Thanks for any help!
 A: Yes, we can conjugate $B_1$ and $B_2$ simultaneously by a matrix $S$, whose  columns are a basis of generalized eigenvectors of $B_1$, such that $S^{-1}B_1S$ is in Jordan normal form, and both $S^{-1}B_1S$, $S^{-1}B_2S$ are upper-triangular. This is possible, because commuting operators leave invariant generalized eigenspaces. On the other hand, not both of $B_1$ and $B_2$ can be simultaneously "Jordanized" in general.
For non-commuting strictly upper-triangular matrices $B_1$ and $B_2$, we may still apply 
$S^{-1}B_1S$ with those invertible $S$ which keep $B_2$ upper-triangular.
Then we may not arrive at a Jordan form for $B_1$, but to an "almost-Jordan-form", see section $2$ of the article Modules for certain Lie algebras of maximal class.
A: The more general fact is that, if $N \subset \mathrm{Mat}_{n \times n}(k)$ is a subrng (ring without identity) whose every element is nilpotent, then we can choose a basis to make every element of $N$ simultaneously strictly upper triangular. This is a useful lemma which, as far as I know, doesn't have a standard name.
Note that, if $N_1$ and $N_2$ are commuting nilpotent matrices then any polynomial without constant term in $N_1$ and $N_2$ is clearly nilpotent, so this applies to the rng generated by such an $N_1$ and $N_2$.

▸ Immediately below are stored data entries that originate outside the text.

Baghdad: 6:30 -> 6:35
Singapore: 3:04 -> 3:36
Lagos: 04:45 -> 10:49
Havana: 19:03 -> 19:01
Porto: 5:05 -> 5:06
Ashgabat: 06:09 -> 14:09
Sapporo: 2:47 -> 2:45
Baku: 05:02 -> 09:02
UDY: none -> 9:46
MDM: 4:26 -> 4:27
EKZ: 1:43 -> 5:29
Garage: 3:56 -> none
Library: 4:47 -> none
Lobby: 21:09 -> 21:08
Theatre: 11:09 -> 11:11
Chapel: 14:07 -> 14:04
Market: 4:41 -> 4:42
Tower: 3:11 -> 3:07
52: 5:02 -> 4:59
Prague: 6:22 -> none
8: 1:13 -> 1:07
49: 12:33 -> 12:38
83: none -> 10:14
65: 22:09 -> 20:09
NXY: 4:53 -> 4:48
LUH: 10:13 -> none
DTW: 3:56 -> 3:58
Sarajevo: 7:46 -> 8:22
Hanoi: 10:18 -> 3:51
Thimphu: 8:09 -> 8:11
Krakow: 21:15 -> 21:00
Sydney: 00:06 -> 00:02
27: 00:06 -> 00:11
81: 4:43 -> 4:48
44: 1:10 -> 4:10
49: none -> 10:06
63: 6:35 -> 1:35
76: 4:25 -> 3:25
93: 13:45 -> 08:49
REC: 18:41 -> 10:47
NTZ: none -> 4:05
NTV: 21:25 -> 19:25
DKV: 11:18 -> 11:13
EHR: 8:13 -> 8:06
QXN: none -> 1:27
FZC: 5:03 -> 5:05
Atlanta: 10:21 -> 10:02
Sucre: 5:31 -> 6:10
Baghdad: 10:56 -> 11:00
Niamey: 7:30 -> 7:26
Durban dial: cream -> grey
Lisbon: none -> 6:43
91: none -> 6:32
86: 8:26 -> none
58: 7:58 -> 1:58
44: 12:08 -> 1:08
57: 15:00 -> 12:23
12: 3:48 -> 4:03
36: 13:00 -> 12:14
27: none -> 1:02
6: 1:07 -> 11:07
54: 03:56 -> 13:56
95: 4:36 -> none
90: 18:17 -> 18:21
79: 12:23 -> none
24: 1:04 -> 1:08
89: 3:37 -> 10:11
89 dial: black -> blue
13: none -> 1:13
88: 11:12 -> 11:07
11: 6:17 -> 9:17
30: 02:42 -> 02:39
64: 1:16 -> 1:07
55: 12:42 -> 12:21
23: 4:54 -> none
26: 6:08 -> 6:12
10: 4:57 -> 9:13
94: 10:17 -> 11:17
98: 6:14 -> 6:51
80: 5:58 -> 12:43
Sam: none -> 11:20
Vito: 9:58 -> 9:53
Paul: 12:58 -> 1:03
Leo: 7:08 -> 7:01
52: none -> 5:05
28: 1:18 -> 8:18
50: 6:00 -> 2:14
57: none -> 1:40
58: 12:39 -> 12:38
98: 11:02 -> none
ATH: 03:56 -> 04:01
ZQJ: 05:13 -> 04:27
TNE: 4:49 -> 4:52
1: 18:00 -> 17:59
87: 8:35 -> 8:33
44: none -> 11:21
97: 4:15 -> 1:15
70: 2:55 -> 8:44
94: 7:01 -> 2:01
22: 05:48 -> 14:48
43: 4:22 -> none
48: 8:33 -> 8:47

Proof: Let $R$ be the $k$-algebra (with identity) generated by $N$, so $R = k \mathrm{Id} \oplus N$ and $N$ is the radical of $R$. Let $V$ be the vector space $k^n$, which we think of as an $R$-module. By the non-commutative Nakayama Lemma, also known as the Jacobson–Azumaya theorem, $NV \subsetneq V$. So $V \supsetneq NV \supsetneq N^2 V \supsetneq \cdots$ until we reach a power for which $N^r V=0$. Then choosing a basis of $V$ to respect the filtration by $N^r V$, we find that $N$ acts strictly upper-triangularly.